Our only concern was our boy, THANK GOD.  Tim and I profiled a few parents who did not appear to have health insurance and whispered something like “I can’t imagine having to worry about that too.”  For a short period after that I tried to make the “Cha-CHING” sound in my head when I heard “We need to perform a procedure...” or “We need to try a new medication...” or even as I listened to the constant hum of the High Frequency Oscillator (the machine in the far right of the photo) that kept our baby breathing.  All of this kept Wyatt alive.  I became too distracted with the other issues that demanded my attention, authorization forms for blood transfusions, to insert a broviac tube, for x-rays, a chest tube.  I had the luxury of being preoccupied with my baby because “Cha-Ching” was a game I played in my head while I couldn’t sing to my son.
As time went on, our boy grew stronger.  I knew he would be alright when the NICU nurses gave him a nickname “The million dollar baby.” Watching him withdraw from Morphine was heartbreaking but it had served a greater purpose.  In the end, he spent 24 days (CHA-F-ING-CHING) in the RNICU and in dramatic fashion was released on the 4th of July, his original due date.  Shortly after his release, we received an explanation of benefits from Blue Care Network -- the nurses were almost correct -- it totaled a little over a half million dollars.  $524 thousand and change, if memory serves; my eyes strolled to the patient balance and saw a sight I will never, in all my life forget... “$0.00″
Just over a year later, my little boy who had already survived so much, contracted a severe case of the croup.  I remember sitting on the back deck the night before Halloween in the cool, night air trying to shock his lungs into calm as the nurse in urgent care had instructed me.  Without speaking, Wyatt looked me in the eye and I knew immediately he needed help.  I ran to the nearest emergency room, he was too sick for their small hospital so he was quickly transported by ambulance to the hospital in which he was born.  He was admitted and we spent the next 24 hours trying to keep him hydrated, cooled, and alive.  Cha-ching, cha-ching, cha-ching.  I never worried if we could afford any of it.  I worried about my boy.

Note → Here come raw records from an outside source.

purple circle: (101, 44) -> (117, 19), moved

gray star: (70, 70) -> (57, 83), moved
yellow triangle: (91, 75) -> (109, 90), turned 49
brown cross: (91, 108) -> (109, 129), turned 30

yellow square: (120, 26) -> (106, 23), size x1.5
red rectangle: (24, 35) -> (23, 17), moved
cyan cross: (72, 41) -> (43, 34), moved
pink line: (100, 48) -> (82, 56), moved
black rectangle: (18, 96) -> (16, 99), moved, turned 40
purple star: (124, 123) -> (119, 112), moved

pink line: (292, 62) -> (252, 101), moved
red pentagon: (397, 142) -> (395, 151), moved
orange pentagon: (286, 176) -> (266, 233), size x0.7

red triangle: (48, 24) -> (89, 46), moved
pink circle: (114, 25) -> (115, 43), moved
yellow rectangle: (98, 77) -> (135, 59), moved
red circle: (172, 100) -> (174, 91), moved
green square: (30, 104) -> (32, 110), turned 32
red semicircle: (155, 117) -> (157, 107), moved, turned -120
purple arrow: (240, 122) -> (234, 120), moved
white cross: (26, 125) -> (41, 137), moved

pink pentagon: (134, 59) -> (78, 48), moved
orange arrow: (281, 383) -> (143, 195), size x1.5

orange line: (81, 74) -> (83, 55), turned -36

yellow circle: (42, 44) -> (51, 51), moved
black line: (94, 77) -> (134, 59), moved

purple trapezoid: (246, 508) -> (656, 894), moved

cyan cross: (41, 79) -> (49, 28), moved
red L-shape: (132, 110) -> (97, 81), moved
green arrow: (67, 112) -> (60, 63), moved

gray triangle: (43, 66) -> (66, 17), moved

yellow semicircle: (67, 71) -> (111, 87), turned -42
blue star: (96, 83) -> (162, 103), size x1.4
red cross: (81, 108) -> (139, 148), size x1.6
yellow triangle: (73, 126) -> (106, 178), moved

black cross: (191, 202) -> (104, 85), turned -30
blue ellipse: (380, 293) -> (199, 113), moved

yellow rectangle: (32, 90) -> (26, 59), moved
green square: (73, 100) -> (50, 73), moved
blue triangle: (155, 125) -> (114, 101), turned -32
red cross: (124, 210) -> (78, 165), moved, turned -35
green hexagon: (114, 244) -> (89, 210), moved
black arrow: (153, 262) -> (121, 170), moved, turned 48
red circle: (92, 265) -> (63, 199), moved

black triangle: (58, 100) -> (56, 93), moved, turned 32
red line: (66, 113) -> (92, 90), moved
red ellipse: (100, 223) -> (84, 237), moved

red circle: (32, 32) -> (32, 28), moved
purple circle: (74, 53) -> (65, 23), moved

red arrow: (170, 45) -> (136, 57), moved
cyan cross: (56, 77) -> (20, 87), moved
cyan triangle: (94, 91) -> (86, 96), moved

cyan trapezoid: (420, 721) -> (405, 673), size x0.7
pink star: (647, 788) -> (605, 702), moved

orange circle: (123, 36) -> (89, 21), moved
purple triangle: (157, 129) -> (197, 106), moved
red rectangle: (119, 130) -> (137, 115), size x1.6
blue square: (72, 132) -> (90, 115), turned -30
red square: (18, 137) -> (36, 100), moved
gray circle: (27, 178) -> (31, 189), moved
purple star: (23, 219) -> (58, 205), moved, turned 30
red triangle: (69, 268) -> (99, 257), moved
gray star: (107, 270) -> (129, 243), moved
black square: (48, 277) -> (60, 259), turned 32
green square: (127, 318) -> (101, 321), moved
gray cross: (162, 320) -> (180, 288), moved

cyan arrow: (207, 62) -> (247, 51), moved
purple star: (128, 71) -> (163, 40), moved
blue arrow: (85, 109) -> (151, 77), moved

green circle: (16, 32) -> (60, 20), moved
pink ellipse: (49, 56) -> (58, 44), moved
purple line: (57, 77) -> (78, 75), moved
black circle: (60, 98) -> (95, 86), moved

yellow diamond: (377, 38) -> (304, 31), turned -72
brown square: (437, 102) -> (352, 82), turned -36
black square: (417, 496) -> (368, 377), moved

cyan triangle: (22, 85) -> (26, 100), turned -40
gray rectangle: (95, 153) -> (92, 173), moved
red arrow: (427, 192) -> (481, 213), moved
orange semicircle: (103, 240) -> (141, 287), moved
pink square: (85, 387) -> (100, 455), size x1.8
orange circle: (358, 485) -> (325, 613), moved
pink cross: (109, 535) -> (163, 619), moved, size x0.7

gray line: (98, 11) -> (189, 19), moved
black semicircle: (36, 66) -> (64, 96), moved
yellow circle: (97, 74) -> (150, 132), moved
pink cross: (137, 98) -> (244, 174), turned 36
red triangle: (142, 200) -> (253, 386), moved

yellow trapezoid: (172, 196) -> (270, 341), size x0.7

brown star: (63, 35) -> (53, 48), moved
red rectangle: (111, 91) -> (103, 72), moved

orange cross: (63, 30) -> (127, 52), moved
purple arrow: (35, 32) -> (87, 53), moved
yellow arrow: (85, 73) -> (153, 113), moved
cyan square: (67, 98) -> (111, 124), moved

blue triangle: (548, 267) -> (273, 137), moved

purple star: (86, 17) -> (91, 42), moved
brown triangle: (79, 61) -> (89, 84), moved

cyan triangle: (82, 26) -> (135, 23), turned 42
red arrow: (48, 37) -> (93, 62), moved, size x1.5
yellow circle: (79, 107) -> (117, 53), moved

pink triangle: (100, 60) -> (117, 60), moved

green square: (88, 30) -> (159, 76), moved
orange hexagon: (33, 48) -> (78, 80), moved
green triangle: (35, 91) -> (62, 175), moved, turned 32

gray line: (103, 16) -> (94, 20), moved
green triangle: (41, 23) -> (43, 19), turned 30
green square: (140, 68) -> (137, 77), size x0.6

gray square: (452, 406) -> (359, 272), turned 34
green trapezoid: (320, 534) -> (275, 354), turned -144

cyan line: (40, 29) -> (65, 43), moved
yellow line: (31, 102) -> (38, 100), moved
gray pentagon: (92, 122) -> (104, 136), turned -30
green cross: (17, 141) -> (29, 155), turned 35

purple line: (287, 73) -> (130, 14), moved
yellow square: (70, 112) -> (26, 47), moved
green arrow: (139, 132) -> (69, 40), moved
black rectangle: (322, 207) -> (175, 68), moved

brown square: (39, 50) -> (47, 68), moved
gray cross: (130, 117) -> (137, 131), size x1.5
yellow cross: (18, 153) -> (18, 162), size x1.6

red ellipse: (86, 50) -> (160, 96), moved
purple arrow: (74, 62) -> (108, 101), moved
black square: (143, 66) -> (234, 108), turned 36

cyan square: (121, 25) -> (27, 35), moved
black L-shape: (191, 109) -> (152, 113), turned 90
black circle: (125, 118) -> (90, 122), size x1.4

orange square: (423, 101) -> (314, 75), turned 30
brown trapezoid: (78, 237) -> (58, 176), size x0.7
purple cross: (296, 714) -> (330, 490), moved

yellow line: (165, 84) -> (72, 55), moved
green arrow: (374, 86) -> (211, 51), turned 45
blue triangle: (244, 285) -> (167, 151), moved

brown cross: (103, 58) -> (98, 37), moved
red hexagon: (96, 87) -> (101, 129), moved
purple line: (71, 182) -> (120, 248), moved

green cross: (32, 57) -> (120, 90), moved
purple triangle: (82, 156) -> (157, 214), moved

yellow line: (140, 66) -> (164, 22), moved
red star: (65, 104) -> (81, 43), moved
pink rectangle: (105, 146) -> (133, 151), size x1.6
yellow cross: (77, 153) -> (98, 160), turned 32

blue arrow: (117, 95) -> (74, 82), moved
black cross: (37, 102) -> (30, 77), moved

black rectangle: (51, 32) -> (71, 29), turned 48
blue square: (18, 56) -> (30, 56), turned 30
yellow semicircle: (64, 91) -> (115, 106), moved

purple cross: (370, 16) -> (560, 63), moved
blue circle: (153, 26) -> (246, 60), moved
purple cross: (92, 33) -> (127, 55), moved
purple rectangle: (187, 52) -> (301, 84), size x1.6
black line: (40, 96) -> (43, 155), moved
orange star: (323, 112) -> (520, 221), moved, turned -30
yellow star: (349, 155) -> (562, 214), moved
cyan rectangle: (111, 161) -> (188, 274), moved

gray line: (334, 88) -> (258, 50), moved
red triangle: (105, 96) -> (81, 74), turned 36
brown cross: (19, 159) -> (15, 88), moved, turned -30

While we have private insurance provided by our employers, not everyone has that opportunity.  Having worked in the insurance industry for several years I know first-hand that they are in the business of collecting premiums, not paying claims. The ACA isn’t perfect, but it’s a step in making the industry accountable.  It’s an effort to make insurance available to many who couldn’t have touched it before.  It has kept people alive.  No one wants to plan for Cancer or an ill child but they are realities.  We were lucky enough to bring Wyatt home both times we almost lost him, I can’t imagine my life without his long legs draped across my lap or his silly smile.  I can’t imagine Anthony not being a big brother.  Worse than all that would have been if we had lost our boy, hadn’t had insurance, and also lost everything we had worked so hard for to pay bills we would have been desperate to not have incurred in the first place.